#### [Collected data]

*****

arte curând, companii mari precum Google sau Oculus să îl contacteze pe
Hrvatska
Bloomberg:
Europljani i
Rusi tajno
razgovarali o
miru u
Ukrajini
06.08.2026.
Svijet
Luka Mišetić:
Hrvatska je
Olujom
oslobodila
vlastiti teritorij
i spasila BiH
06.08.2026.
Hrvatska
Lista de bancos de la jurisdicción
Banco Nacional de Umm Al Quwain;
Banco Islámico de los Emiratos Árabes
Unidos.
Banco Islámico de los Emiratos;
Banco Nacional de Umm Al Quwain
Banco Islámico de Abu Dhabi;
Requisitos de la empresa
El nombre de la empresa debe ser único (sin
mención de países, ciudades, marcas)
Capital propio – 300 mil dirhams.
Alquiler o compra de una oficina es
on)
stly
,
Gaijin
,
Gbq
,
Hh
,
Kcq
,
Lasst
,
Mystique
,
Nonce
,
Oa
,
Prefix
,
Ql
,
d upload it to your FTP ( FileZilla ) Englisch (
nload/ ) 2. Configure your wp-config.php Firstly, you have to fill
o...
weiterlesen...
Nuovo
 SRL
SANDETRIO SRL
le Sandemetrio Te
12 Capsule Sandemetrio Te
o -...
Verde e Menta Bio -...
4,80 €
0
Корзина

*****

From the records above, determine how many lines hold "empresa" and give only that number.

2